(Entries taken from a collection)

....

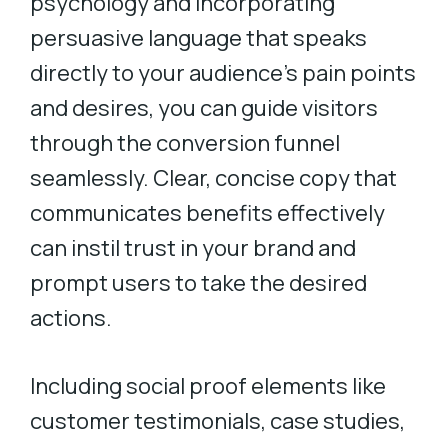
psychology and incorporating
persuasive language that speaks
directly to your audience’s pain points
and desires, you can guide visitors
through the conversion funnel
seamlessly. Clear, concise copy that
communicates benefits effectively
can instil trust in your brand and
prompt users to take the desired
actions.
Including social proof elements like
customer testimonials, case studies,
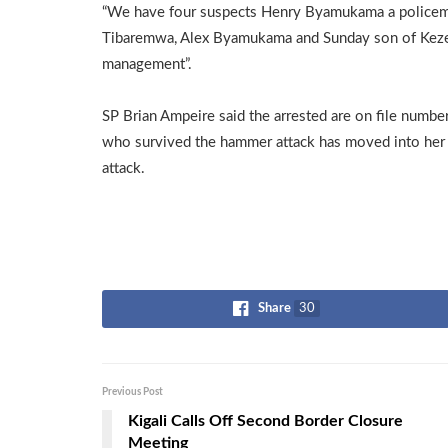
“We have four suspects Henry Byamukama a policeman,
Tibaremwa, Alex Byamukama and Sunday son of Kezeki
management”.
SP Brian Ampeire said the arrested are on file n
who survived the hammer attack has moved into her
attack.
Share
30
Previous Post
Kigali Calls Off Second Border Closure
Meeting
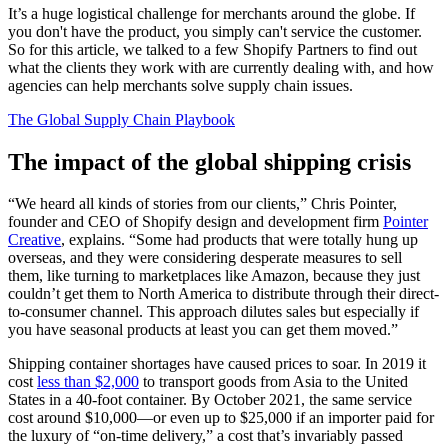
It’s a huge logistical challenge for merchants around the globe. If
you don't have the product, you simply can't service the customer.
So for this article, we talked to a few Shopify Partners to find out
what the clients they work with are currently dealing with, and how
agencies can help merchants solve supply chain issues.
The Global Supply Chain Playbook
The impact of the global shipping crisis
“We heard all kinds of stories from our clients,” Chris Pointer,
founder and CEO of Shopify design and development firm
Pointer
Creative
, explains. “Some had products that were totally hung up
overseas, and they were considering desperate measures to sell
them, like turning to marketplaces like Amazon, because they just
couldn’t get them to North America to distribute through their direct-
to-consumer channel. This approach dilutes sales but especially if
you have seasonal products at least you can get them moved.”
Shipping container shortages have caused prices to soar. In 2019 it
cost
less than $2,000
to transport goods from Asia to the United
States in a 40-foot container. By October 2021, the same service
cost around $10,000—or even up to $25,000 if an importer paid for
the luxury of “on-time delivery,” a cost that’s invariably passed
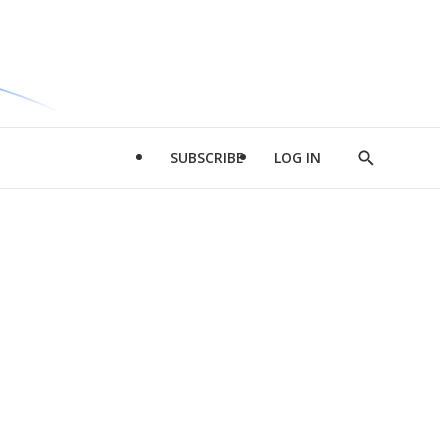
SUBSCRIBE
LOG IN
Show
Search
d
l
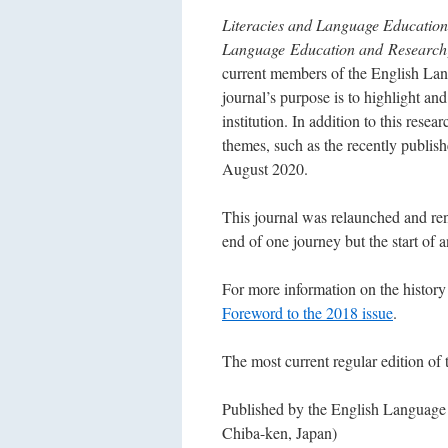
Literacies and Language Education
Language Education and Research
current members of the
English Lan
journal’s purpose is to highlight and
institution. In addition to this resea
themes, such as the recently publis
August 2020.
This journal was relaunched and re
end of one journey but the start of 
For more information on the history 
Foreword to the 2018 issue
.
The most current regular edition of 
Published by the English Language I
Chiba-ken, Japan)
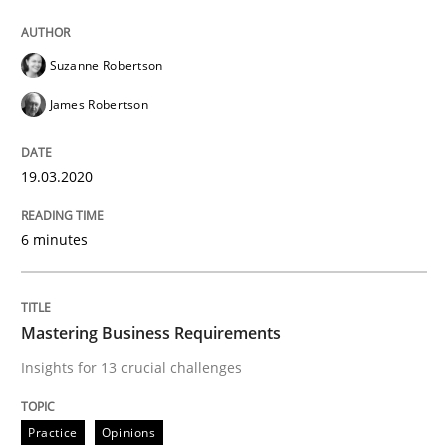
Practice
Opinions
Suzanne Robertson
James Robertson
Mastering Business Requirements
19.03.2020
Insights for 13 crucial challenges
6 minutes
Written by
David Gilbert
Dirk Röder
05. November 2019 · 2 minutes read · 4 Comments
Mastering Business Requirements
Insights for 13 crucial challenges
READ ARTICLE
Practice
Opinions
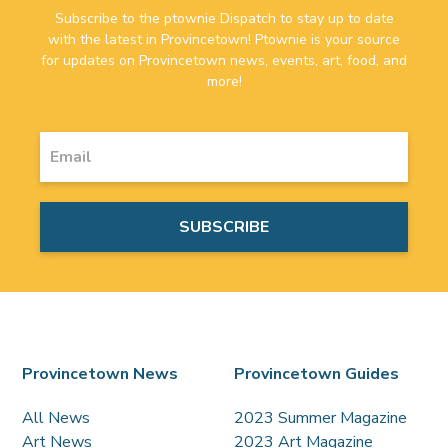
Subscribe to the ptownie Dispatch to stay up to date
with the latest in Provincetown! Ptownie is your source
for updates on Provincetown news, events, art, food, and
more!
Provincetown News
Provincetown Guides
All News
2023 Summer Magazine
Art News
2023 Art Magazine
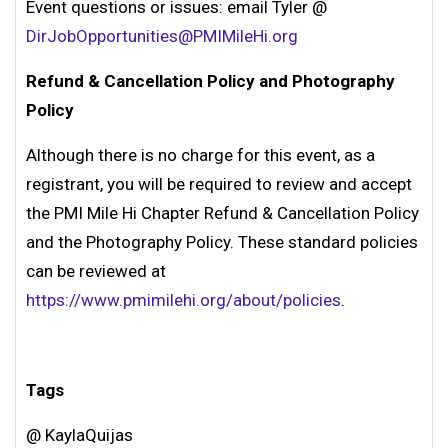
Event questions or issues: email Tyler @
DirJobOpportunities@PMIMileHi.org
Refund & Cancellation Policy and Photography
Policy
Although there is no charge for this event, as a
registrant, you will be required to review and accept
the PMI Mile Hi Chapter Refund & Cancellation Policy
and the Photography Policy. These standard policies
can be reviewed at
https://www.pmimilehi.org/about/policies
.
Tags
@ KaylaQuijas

....

Copy out each line of the data exactly as it reads; skip the pictures.

[Task output]:
psychology and incorporating
persuasive language that speaks
directly to your audience’s pain points
and desires, you can guide visitors
through the conversion funnel
seamlessly. Clear, concise copy that
communicates benefits effectively
can instil trust in your brand and
prompt users to take the desired
actions.
Including social proof elements like
customer testimonials, case studies,
“We have four suspects Henry Byamukama a policeman,
Tibaremwa, Alex Byamukama and Sunday son of Kezeki
management”.
SP Brian Ampeire said the arrested are on file n
who survived the hammer attack has moved into her
attack.
Share
30
Previous Post
Kigali Calls Off Second Border Closure
Meeting
It’s a huge logistical challenge for merchants around the globe. If
you don't have the product, you simply can't service the customer.
So for this article, we talked to a few Shopify Partners to find out
what the clients they work with are currently dealing with, and how
agencies can help merchants solve supply chain issues.
The Global Supply Chain Playbook
The impact of the global shipping crisis
“We heard all kinds of stories from our clients,” Chris Pointer,
founder and CEO of Shopify design and development firm
Pointer
Creative
, explains. “Some had products that were totally hung up
overseas, and they were considering desperate measures to sell
them, like turning to marketplaces like Amazon, because they just
couldn’t get them to North America to distribute through their direct-
to-consumer channel. This approach dilutes sales but especially if
you have seasonal products at least you can get them moved.”
Shipping container shortages have caused prices to soar. In 2019 it
cost
less than $2,000
to transport goods from Asia to the United
States in a 40-foot container. By October 2021, the same service
cost around $10,000—or even up to $25,000 if an importer paid for
the luxury of “on-time delivery,” a cost that’s invariably passed
SUBSCRIBE
LOG IN
Show
Search
d
l
Literacies and Language Education
Language Education and Research
current members of the
English Lan
journal’s purpose is to highlight and
institution. In addition to this resea
themes, such as the recently publis
August 2020.
This journal was relaunched and re
end of one journey but the start of 
For more information on the history 
Foreword to the 2018 issue
.
The most current regular edition of 
Published by the English Language I
Chiba-ken, Japan)
Practice
Opinions
Suzanne Robertson
James Robertson
Mastering Business Requirements
19.03.2020
Insights for 13 crucial challenges
6 minutes
Written by
David Gilbert
Dirk Röder
05. November 2019 · 2 minutes read · 4 Comments
Mastering Business Requirements
Insights for 13 crucial challenges
READ ARTICLE
Practice
Opinions
Subscribe to the ptownie Dispatch to stay up to date
with the latest in Provincetown! Ptownie is your source
for updates on Provincetown news, events, art, food, and
more!
Provincetown News
Provincetown Guides
All News
2023 Summer Magazine
Art News
2023 Art Magazine
Event questions or issues: email Tyler @
DirJobOpportunities@PMIMileHi.org
Refund & Cancellation Policy and Photography
Policy
Although there is no charge for this event, as a
registrant, you will be required to review and accept
the PMI Mile Hi Chapter Refund & Cancellation Policy
and the Photography Policy. These standard policies
can be reviewed at
https://www.pmimilehi.org/about/policies
.
Tags
@ KaylaQuijas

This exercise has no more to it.